Tunisia's transitional govt in crisis

AP, Tuesday 18 Jan 2011

Tunisia's day-old government was shaken by the resignation of four ministers on Tuesday

Moncef Markouzi
Tunisian opposition figure Moncef Markouzi is seen at his arrival at the international airport of Tunis, Tuesday, 18 Jan. 2010. Tunisia's day-old government was shaken by the resignation of four ministers on Tuesday, undermining its hopes of quelling simmering unrest by sharing power with members of the opposition to the old regime. (AP/Thibault Camus)

Tunisia's day-old government was shaken by the resignation of four ministers on Tuesday, undermining its hopes of quelling simmering unrest by sharing power with members of the opposition to the old regime.

All four who resigned were opponents of deposed president Zine El Abidine Ben Ali's iron-fisted 23-year rule, and protesters demanded that the new cabinet be purged of the old guard that served Ben Ali.

Clashes broke out in central Tunis around the same time the resignations were announced. Riot police in shielded helmets pummelled a protester to the ground with batons and boot kicks as other officers fired off tear gas grenades to disperse a crowd of several hundred demonstrators.

A month of unrest has devastated the Mediterranean nation's tourist industry.
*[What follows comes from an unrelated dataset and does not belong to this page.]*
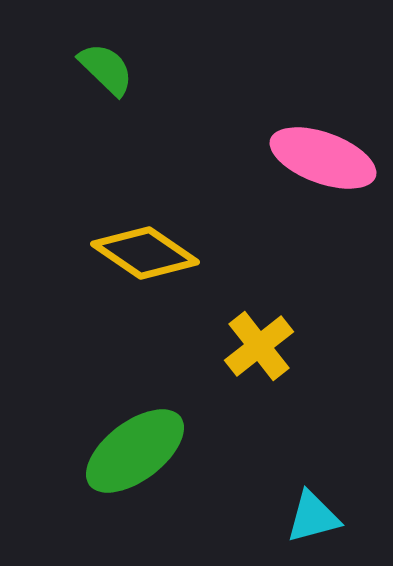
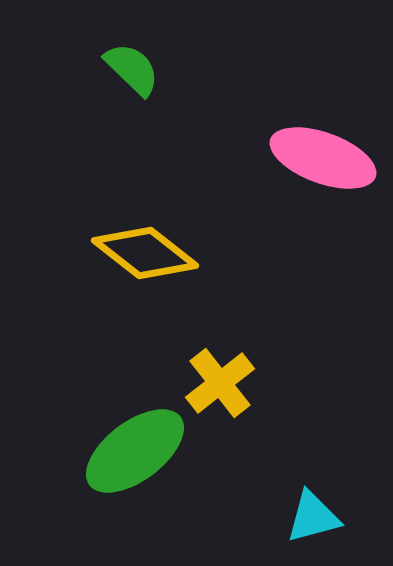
green semicircle: moved 26 px right
yellow diamond: rotated 4 degrees clockwise
yellow cross: moved 39 px left, 37 px down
Thousands of tourists have been evacuated, and Germany's tour operator TUI AG said Tuesday it is cancelling all departures to Tunisia through 15 February.

Junior Minister for Transportation and Equipment Anouar Ben Gueddour told The Associated Press Tuesday that he had resigned along with Houssine Dimassi, the labour minister and minister without portfolio Abdeljelil Bedoui.
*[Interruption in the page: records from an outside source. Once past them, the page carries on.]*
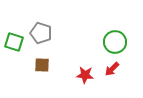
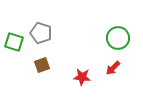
green circle: moved 3 px right, 4 px up
brown square: rotated 21 degrees counterclockwise
red arrow: moved 1 px right, 1 px up
red star: moved 3 px left, 2 px down
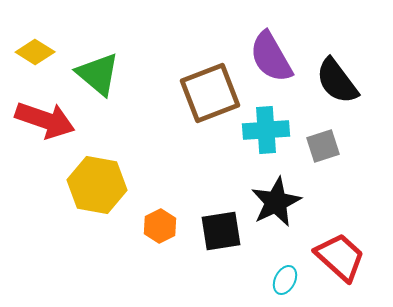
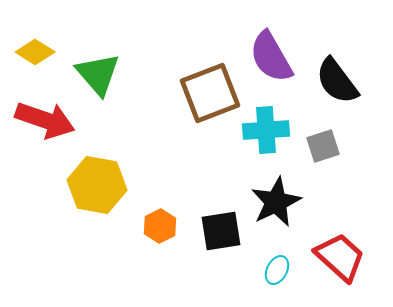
green triangle: rotated 9 degrees clockwise
cyan ellipse: moved 8 px left, 10 px up
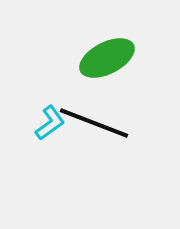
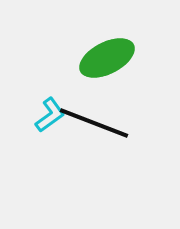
cyan L-shape: moved 8 px up
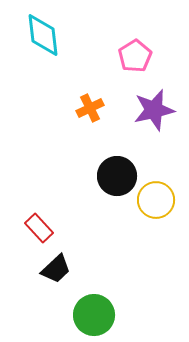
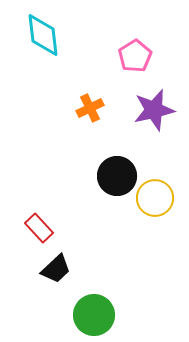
yellow circle: moved 1 px left, 2 px up
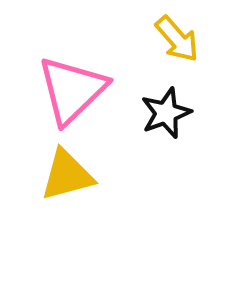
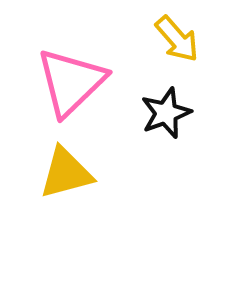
pink triangle: moved 1 px left, 8 px up
yellow triangle: moved 1 px left, 2 px up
The three ministers are all members of a top labour union, the UGTT, which is not a party but is a movement that acts like a lobby and has a big nationwide base to mobilise people around the country.

The group's supporters staged the protest in central Tunis on Tuesday, calling for a general strike, constitutional changes and the release of all imprisoned union leaders.

Health Minister Mustapha Ben Jaafar of the FDLT opposition party also resigned, party member Hedi Raddaoui told The AP.

Tunisia's interim leaders have sought to stabilise the country after riots, looting and an apparent settling-of-scores after Ben Ali fled to Saudi Arabia on Friday.

It was not immediately clear if the resignations could bring down the government, which has 40 full and junior ministers. Speaking to the AP, Ahmed Ibrahim, the new minister for higher education from the opposition Ettajdid (Movement for Renewal) party, denied reports he'd resigned.

On a back street off Avenue Bourguiba, a key thoroughfare where the clashes took place, about 50 UGTT members waved union flags and cheering. One sign read "RCD out" in English, a reference to the party of Ben Ali – the Constitutional Democratic Rally.

Mohamed Ghannouchi, who has been prime minister since 1999, claimed that his announcement Monday to include ministers from Ben Ali's guard in the new government was needed "because we need them in this phase."

Tunisia has entered "an era of liberty," Ghannouchi said in an interview with France's Europe-1 radio posted on its website. "Give us a chance so that we can put in place this ambitious programme of reform."

He insisted the ministers chosen "have clean hands, in addition to great competence," suggesting that experienced officials are needed along with opposition leaders in a caretaker government to guide the country before free elections are held in coming months.

Ghannouchi pledged Monday to free political prisoners and lift restrictions on a leading human rights group, the Tunisian League for the Defence of Human Rights. He said the government would create three state commissions to study political reform, investigate corruption and bribery and examine abuses during the recent upheaval.

The protests that forced out Ben Ali began last month after an educated but unemployed 26-year-old man set himself on fire when police confiscated the fruit and vegetables he was selling without a permit. The desperate act hit a nerve, sparking copycat suicides and focused anger against the regime into a widespread revolt.

Public protests spread over years of state repression, corruption and a shortage of jobs for many educated young adults. The government announced Monday that 78 civilians have died in the month of unrest.

Reports of self-immolations surfaced in Egypt, Mauritania and Algeria on Monday, in apparent imitation of the Tunisian events.

The downfall of the 74-year-old Ben Ali, who had taken power in a bloodless coup in 1987, served as a warning to other autocratic leaders in the Arab world.

His Mediterranean nation, an ally in the US fight against terrorism and a popular tourist destination known for its wide beaches, deserts and ancient ruins, had seemed more stable than many in the region.

British Foreign Minister William Hague warned that it would be wrong to expect events in Tunisia to spark similar protests against other authoritarian regimes in the region.

"It's important to avoid thinking that the circumstances of one country are automatically replicated in another -- even neighbouring --country," he told BBC radio, speaking Tuesday during a visit to Australia.